This is the most important part to understand. It provides an abstraction for executing Runnable or Callable tasks asynchronously. Instead of creating a new thread for every task, you submit tasks to an Executor, which manages a pool of reusable threads.

Key Interfaces and Classes:

  1. Executor (Interface): The simplest interface, with a single method execute(Runnable command). It's a very basic abstraction.
  2. ExecutorService (Interface): A more useful sub-interface. It manages a lifecycle (shutdown(), shutdownNow()) and provides methods to submit tasks that return a Future (submit()).
  3. ThreadPoolExecutor (Class): The full-featured, highly configurable implementation of ExecutorService. You can control the core pool size, maximum pool size, keep-alive time, and the work queue.
  4. Executors (Utility Class): A factory class for creating pre-configured ExecutorService instances.
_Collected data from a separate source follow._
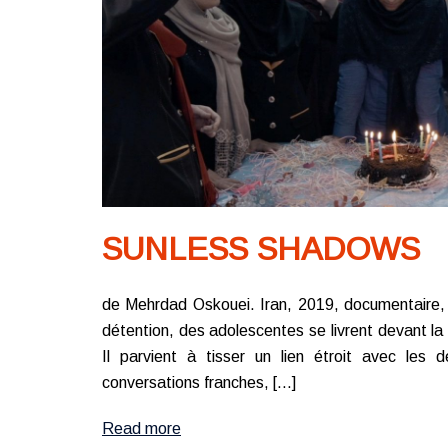
SUNLESS SHADOWS
de Mehrdad Oskouei. Iran, 2019, documentair
détention, des adolescentes se livrent devant 
Il parvient à tisser un lien étroit avec les 
conversations franches, […]
Read more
This is the easiest way to get started.

Common Executors Factory Methods:

  • Executors.newFixedThreadPool(int nThreads): Creates a thread pool with a fixed number of threads. Tasks are queued if all threads are busy.
  • Executors.newCachedThreadPool(): Creates a thread pool that can grow as needed. It's good for many short-lived tasks. Threads that are idle for 60 seconds are terminated.
  • Executors.newSingleThreadExecutor(): Creates a single-threaded executor. All tasks are executed sequentially, which is useful for ensuring tasks are executed in a specific order.

Example: Using ExecutorService

import java.util.concurrent.*;
public class ExecutorExample {
    public static void main(String[] args) {
        // Create a thread pool with 2 threads
        ExecutorService executor = Executors.newFixedThreadPool(2);
        // Submit tasks to the executor
        executor.submit(() -> {
            System.out.println("Task 1 running in thread: " + Thread.currentThread().getName());
            try { Thread.sleep(1000); } catch (InterruptedException e) {}
            System.out.println("Task 1 finished.");
        });
        executor.submit(() -> {
            System.out.println("Task 2 running in thread: " + Thread.currentThread().getName());
            try { Thread.sleep(500); } catch (InterruptedException e) {}
            System.out.println("Task 2 finished.");
        });
        // Shut down the executor. No new tasks will be accepted.
        executor.shutdown();
    }
}

B. Thread-Safe Collections

These data structures are designed to be used by multiple threads without requiring external synchronized blocks.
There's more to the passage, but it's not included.